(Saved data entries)
___

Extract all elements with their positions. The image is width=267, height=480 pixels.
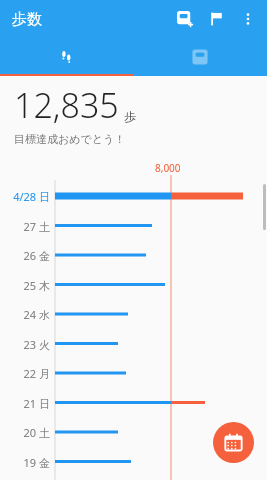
button[interactable]: Steps bbox=[0, 38, 133, 76]
button[interactable]: Weight bbox=[133, 38, 267, 76]
button[interactable]: 20 土 bbox=[0, 425, 50, 440]
button[interactable]: More options bbox=[233, 4, 263, 34]
staticText: 歩 bbox=[124, 109, 136, 124]
button[interactable]: Add weight bbox=[169, 3, 201, 35]
staticText: 目標達成おめでとう！ bbox=[14, 132, 126, 146]
button[interactable]: 24 水 bbox=[0, 307, 50, 322]
button[interactable]: 23 火 bbox=[0, 337, 50, 352]
button[interactable]: 27 土 bbox=[0, 219, 50, 234]
button[interactable]: 25 木 bbox=[0, 278, 50, 293]
staticText: 12,835 bbox=[14, 82, 119, 128]
button[interactable]: 26 金 bbox=[0, 248, 50, 263]
staticText: 8,000 bbox=[155, 161, 181, 175]
button[interactable]: 19 金 bbox=[0, 455, 50, 470]
button[interactable]: Goal bbox=[201, 3, 233, 35]
button[interactable]: 22 月 bbox=[0, 366, 50, 381]
button[interactable]: 21 日 bbox=[0, 396, 50, 411]
button[interactable]: Calendar bbox=[213, 422, 254, 463]
staticText: 歩数 bbox=[12, 10, 42, 29]
button[interactable]: 4/28 日 bbox=[0, 189, 50, 204]
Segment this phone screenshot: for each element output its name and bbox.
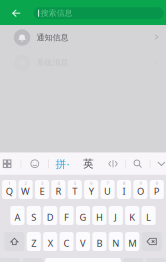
staticText: 2 — [25, 181, 27, 186]
staticText: Q — [6, 185, 13, 197]
button[interactable]: 拼· — [49, 153, 76, 175]
button[interactable]: Search — [126, 153, 150, 175]
staticText: B — [96, 237, 102, 249]
button[interactable]: 英 — [76, 153, 101, 175]
button[interactable] — [109, 206, 123, 225]
button[interactable] — [92, 206, 106, 225]
button[interactable] — [142, 206, 156, 225]
staticText: O — [137, 185, 144, 197]
staticText: 8 — [123, 181, 125, 186]
staticText: 6 — [90, 181, 92, 186]
button[interactable]: 6 — [84, 180, 98, 199]
staticText: H — [96, 211, 103, 223]
button[interactable]: Back — [4, 1, 28, 25]
staticText: 9 — [139, 181, 141, 186]
staticText: V — [80, 237, 86, 249]
staticText: W — [21, 185, 30, 197]
staticText: P — [154, 185, 160, 197]
staticText: 3 — [41, 181, 43, 186]
button[interactable] — [125, 232, 139, 251]
button[interactable]: 5 — [68, 180, 82, 199]
staticText: I — [122, 185, 126, 197]
staticText: 1 — [8, 181, 10, 186]
staticText: 0 — [156, 181, 158, 186]
staticText: Y — [89, 185, 94, 197]
button[interactable] — [43, 232, 57, 251]
button[interactable]: 8 — [117, 180, 131, 199]
button[interactable]: Move cursor — [101, 153, 125, 175]
button[interactable]: 3 — [35, 180, 49, 199]
staticText: U — [104, 185, 111, 197]
button[interactable] — [76, 206, 90, 225]
button[interactable] — [109, 232, 123, 251]
button[interactable] — [43, 206, 57, 225]
button[interactable]: 1 — [2, 180, 16, 199]
button[interactable] — [76, 232, 90, 251]
button[interactable]: Keyboard layouts — [0, 153, 21, 175]
button[interactable] — [27, 206, 41, 225]
button[interactable]: Shift — [4, 232, 24, 251]
staticText: J — [114, 211, 117, 223]
staticText: 拼· — [56, 157, 70, 171]
staticText: E — [40, 185, 44, 197]
staticText: L — [146, 211, 151, 223]
staticText: F — [64, 211, 69, 223]
staticText: X — [48, 237, 53, 249]
staticText: 英 — [83, 157, 94, 170]
staticText: 通知信息 — [36, 33, 68, 42]
staticText: Z — [31, 237, 36, 249]
staticText: 5 — [74, 181, 76, 186]
button[interactable]: 0 — [150, 180, 164, 199]
button[interactable] — [125, 206, 139, 225]
button[interactable]: 9 — [133, 180, 148, 199]
staticText: R — [55, 185, 61, 197]
staticText: M — [128, 237, 136, 249]
staticText: 搜索信息 — [40, 8, 72, 18]
button[interactable]: 7 — [101, 180, 115, 199]
staticText: T — [72, 185, 77, 197]
button[interactable] — [92, 232, 106, 251]
button[interactable]: 2 — [19, 180, 33, 199]
staticText: 7 — [107, 181, 109, 186]
staticText: S — [31, 211, 36, 223]
button[interactable]: Hide keyboard — [150, 153, 166, 175]
button[interactable] — [60, 206, 74, 225]
button[interactable]: 通知信息 — [0, 25, 166, 50]
button[interactable]: Emoji — [21, 153, 48, 175]
button[interactable] — [10, 206, 24, 225]
button[interactable] — [60, 232, 74, 251]
button[interactable]: Backspace — [142, 232, 162, 251]
staticText: 系统消息 — [36, 58, 68, 67]
staticText: A — [14, 211, 20, 223]
button[interactable] — [27, 232, 41, 251]
staticText: 4 — [57, 181, 59, 186]
button[interactable]: 搜索信息 — [34, 7, 164, 19]
staticText: G — [80, 211, 86, 223]
staticText: N — [112, 237, 119, 249]
button[interactable]: 4 — [51, 180, 66, 199]
staticText: C — [64, 237, 70, 249]
staticText: D — [47, 211, 54, 223]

___

[HOW TO COMPLETE THIS TASK] Return the lines of the data above in full and exactly, with no pictures.

[EXERCISE RESPONSE]
Extract all elements with their positions. The image is width=267, height=480 pixels.
button[interactable]: Steps bbox=[0, 38, 133, 76]
button[interactable]: Weight bbox=[133, 38, 267, 76]
button[interactable]: 20 土 bbox=[0, 425, 50, 440]
button[interactable]: More options bbox=[233, 4, 263, 34]
staticText: 歩 bbox=[124, 109, 136, 124]
button[interactable]: Add weight bbox=[169, 3, 201, 35]
staticText: 目標達成おめでとう！ bbox=[14, 132, 126, 146]
button[interactable]: 24 水 bbox=[0, 307, 50, 322]
button[interactable]: 23 火 bbox=[0, 337, 50, 352]
button[interactable]: 27 土 bbox=[0, 219, 50, 234]
button[interactable]: 25 木 bbox=[0, 278, 50, 293]
staticText: 12,835 bbox=[14, 82, 119, 128]
button[interactable]: 26 金 bbox=[0, 248, 50, 263]
staticText: 8,000 bbox=[155, 161, 181, 175]
button[interactable]: 19 金 bbox=[0, 455, 50, 470]
button[interactable]: Goal bbox=[201, 3, 233, 35]
button[interactable]: 22 月 bbox=[0, 366, 50, 381]
button[interactable]: 21 日 bbox=[0, 396, 50, 411]
button[interactable]: Calendar bbox=[213, 422, 254, 463]
staticText: 歩数 bbox=[12, 10, 42, 29]
button[interactable]: 4/28 日 bbox=[0, 189, 50, 204]
Segment this phone screenshot: for each element output its name and bbox.
staticText: 2 — [25, 181, 27, 186]
staticText: Q — [6, 185, 13, 197]
button[interactable]: 拼· — [49, 153, 76, 175]
button[interactable]: Search — [126, 153, 150, 175]
staticText: B — [96, 237, 102, 249]
button[interactable]: 英 — [76, 153, 101, 175]
button[interactable] — [109, 206, 123, 225]
button[interactable] — [92, 206, 106, 225]
button[interactable] — [142, 206, 156, 225]
staticText: O — [137, 185, 144, 197]
staticText: 8 — [123, 181, 125, 186]
staticText: 6 — [90, 181, 92, 186]
button[interactable]: 6 — [84, 180, 98, 199]
staticText: H — [96, 211, 103, 223]
button[interactable]: Back — [4, 1, 28, 25]
staticText: 9 — [139, 181, 141, 186]
staticText: V — [80, 237, 86, 249]
staticText: W — [21, 185, 30, 197]
staticText: P — [154, 185, 160, 197]
staticText: 3 — [41, 181, 43, 186]
button[interactable] — [125, 232, 139, 251]
button[interactable]: 5 — [68, 180, 82, 199]
staticText: I — [122, 185, 126, 197]
staticText: 1 — [8, 181, 10, 186]
staticText: 0 — [156, 181, 158, 186]
staticText: Y — [89, 185, 94, 197]
button[interactable] — [43, 232, 57, 251]
button[interactable]: 8 — [117, 180, 131, 199]
button[interactable]: Move cursor — [101, 153, 125, 175]
button[interactable]: 3 — [35, 180, 49, 199]
staticText: U — [104, 185, 111, 197]
button[interactable] — [76, 206, 90, 225]
button[interactable] — [109, 232, 123, 251]
button[interactable] — [43, 206, 57, 225]
button[interactable]: 1 — [2, 180, 16, 199]
button[interactable] — [76, 232, 90, 251]
button[interactable]: Keyboard layouts — [0, 153, 21, 175]
button[interactable] — [27, 206, 41, 225]
button[interactable]: Shift — [4, 232, 24, 251]
staticText: J — [114, 211, 117, 223]
staticText: 拼· — [56, 157, 70, 171]
staticText: E — [40, 185, 44, 197]
staticText: L — [146, 211, 151, 223]
staticText: F — [64, 211, 69, 223]
staticText: X — [48, 237, 53, 249]
staticText: 英 — [83, 157, 94, 170]
staticText: 通知信息 — [36, 33, 68, 42]
staticText: Z — [31, 237, 36, 249]
staticText: 5 — [74, 181, 76, 186]
button[interactable]: 0 — [150, 180, 164, 199]
button[interactable] — [125, 206, 139, 225]
button[interactable]: 9 — [133, 180, 148, 199]
staticText: R — [55, 185, 61, 197]
staticText: M — [128, 237, 136, 249]
staticText: 搜索信息 — [40, 8, 72, 18]
button[interactable]: 7 — [101, 180, 115, 199]
staticText: T — [72, 185, 77, 197]
button[interactable] — [92, 232, 106, 251]
button[interactable]: 2 — [19, 180, 33, 199]
staticText: 7 — [107, 181, 109, 186]
staticText: S — [31, 211, 36, 223]
button[interactable]: Hide keyboard — [150, 153, 166, 175]
button[interactable] — [60, 206, 74, 225]
button[interactable]: 通知信息 — [0, 25, 166, 50]
button[interactable]: Emoji — [21, 153, 48, 175]
button[interactable] — [10, 206, 24, 225]
button[interactable] — [60, 232, 74, 251]
button[interactable]: Backspace — [142, 232, 162, 251]
staticText: 系统消息 — [36, 58, 68, 67]
staticText: A — [14, 211, 20, 223]
button[interactable] — [27, 232, 41, 251]
staticText: 4 — [57, 181, 59, 186]
button[interactable]: 搜索信息 — [34, 7, 164, 19]
staticText: G — [80, 211, 86, 223]
staticText: N — [112, 237, 119, 249]
button[interactable]: 4 — [51, 180, 66, 199]
staticText: C — [64, 237, 70, 249]
staticText: D — [47, 211, 54, 223]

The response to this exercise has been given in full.